What is being asked: Copy the records below exactly as they stand. Leave out the pictures.

Start of Data section

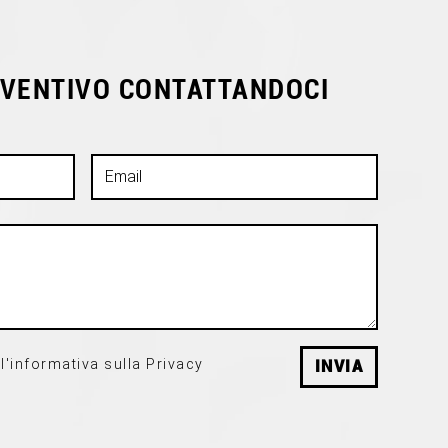
EVENTIVO CONTATTANDOCI
l'informativa sulla Privacy
INVIA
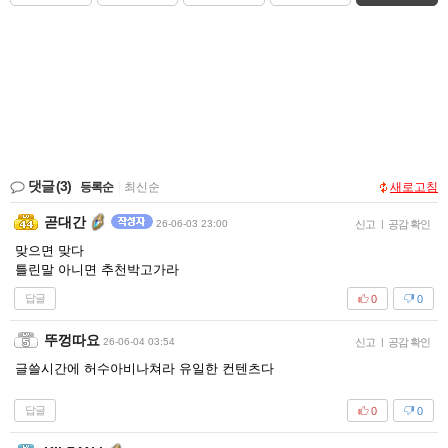
댓글
(3)
등록순
|
최신순
새로고침
곧대간
26-06-03 23:00
신고
|
공감 확인
맞으면 맞다
틀린말 아니면 추천박고가라
답글
0
0
뚜껑따요
26-06-04 03:54
신고
|
공감 확인
글쓸시간에 허수아비나쳐라 유일한 컨텐츠다
답글
0
0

End of Data section

Task answer:
EVENTIVO CONTATTANDOCI
l'informativa sulla Privacy
INVIA
댓글
(3)
등록순
|
최신순
새로고침
곧대간
26-06-03 23:00
신고
|
공감 확인
맞으면 맞다
틀린말 아니면 추천박고가라
답글
0
0
뚜껑따요
26-06-04 03:54
신고
|
공감 확인
글쓸시간에 허수아비나쳐라 유일한 컨텐츠다
답글
0
0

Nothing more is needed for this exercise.